Exercise aim.
Return all of the data exactly, omitting any images.

Dataset entries
Content starts

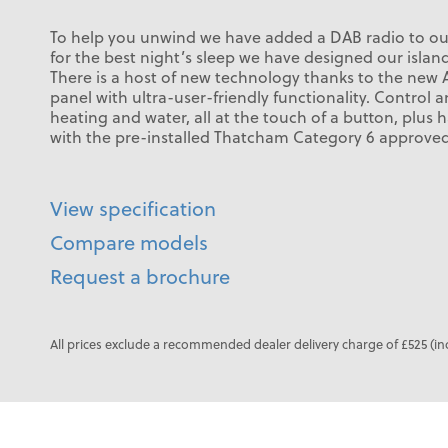
To help you unwind we have added a DAB radio to o
for the best night’s sleep we have designed our island
There is a host of new technology thanks to the new Al
panel with ultra-user-friendly functionality. Contro
heating and water, all at the touch of a button, plus
with the pre-installed Thatcham Category 6 approved 
View specification
Compare models
Request a brochure
All prices exclude a recommended dealer delivery charge of £525 (in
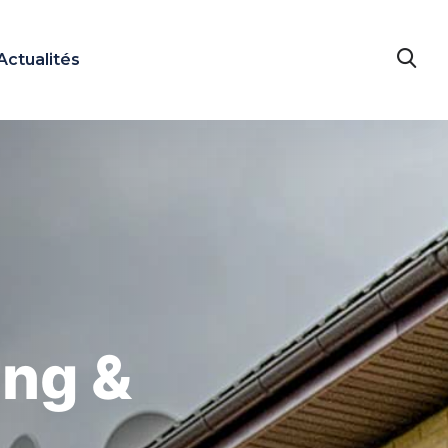
Actualités
ing &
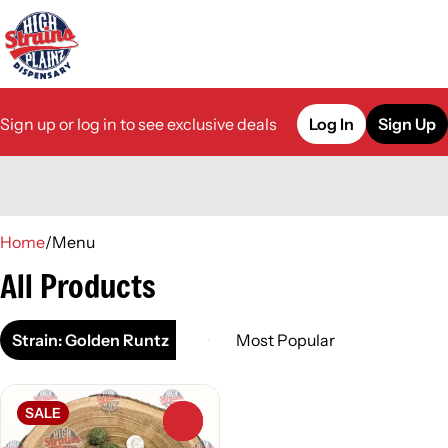
Sign up or log in to see exclusive deals
Log In
Sign Up
0
Home
/
Menu
All Products
Strain: Golden Runtz
SALE
0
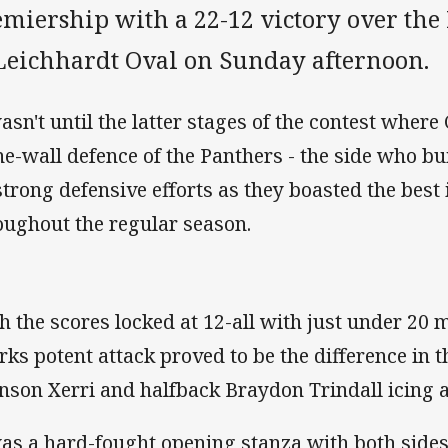
emiership with a 22-12 victory over the
 Leichhardt Oval on Sunday afternoon.
wasn't until the latter stages of the contest where
ne-wall defence of the Panthers - the side who bu
strong defensive efforts as they boasted the best
oughout the regular season.
h the scores locked at 12-all with just under 20 
rks potent attack proved to be the difference in t
nson Xerri and halfback Braydon Trindall icing a
was a hard-fought opening stanza with both side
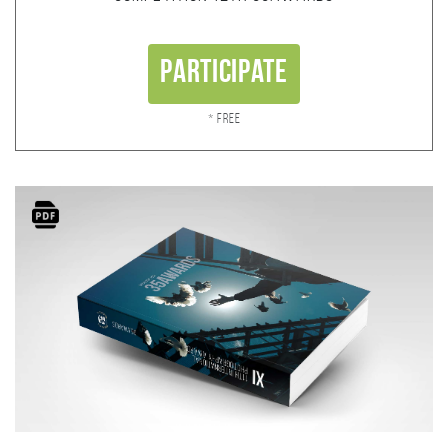
Participate
* Free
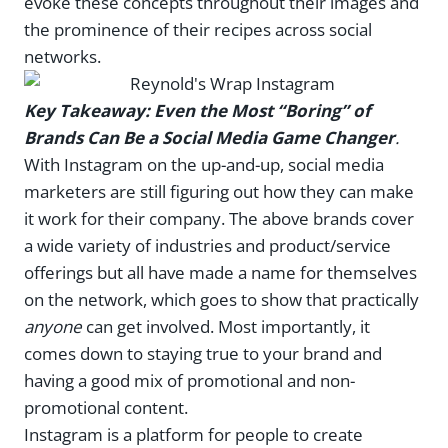
evoke these concepts throughout their images and
the prominence of their recipes across social
networks.
Key Takeaway: Even the Most “Boring” of
Brands Can Be a Social Media Game Changer
.
With Instagram on the up-and-up, social media
marketers are still figuring out how they can make
it work for their company. The above brands cover
a wide variety of industries and product/service
offerings but all have made a name for themselves
on the network, which goes to show that practically
anyone
can get involved. Most importantly, it
comes down to staying true to your brand and
having a good mix of promotional and non-
promotional content.
Instagram is a platform for people to create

Content ends

Result.
To help you unwind we have added a DAB radio to o
for the best night’s sleep we have designed our island
There is a host of new technology thanks to the new Al
panel with ultra-user-friendly functionality. Contro
heating and water, all at the touch of a button, plus
with the pre-installed Thatcham Category 6 approved 
View specification
Compare models
Request a brochure
All prices exclude a recommended dealer delivery charge of £525 (in
Actualités
ing &
Sign up or log in to see exclusive deals
Log In
Sign Up
0
Home
/
Menu
All Products
Strain: Golden Runtz
SALE
0
emiership with a 22-12 victory over the
 Leichhardt Oval on Sunday afternoon.
wasn't until the latter stages of the contest where
ne-wall defence of the Panthers - the side who bu
strong defensive efforts as they boasted the best
oughout the regular season.
h the scores locked at 12-all with just under 20 
rks potent attack proved to be the difference in t
nson Xerri and halfback Braydon Trindall icing a
was a hard-fought opening stanza with both side
Participate
* Free
evoke these concepts throughout their images and
the prominence of their recipes across social
networks.
Key Takeaway: Even the Most “Boring” of
Brands Can Be a Social Media Game Changer
.
With Instagram on the up-and-up, social media
marketers are still figuring out how they can make
it work for their company. The above brands cover
a wide variety of industries and product/service
offerings but all have made a name for themselves
on the network, which goes to show that practically
anyone
can get involved. Most importantly, it
comes down to staying true to your brand and
having a good mix of promotional and non-
promotional content.
Instagram is a platform for people to create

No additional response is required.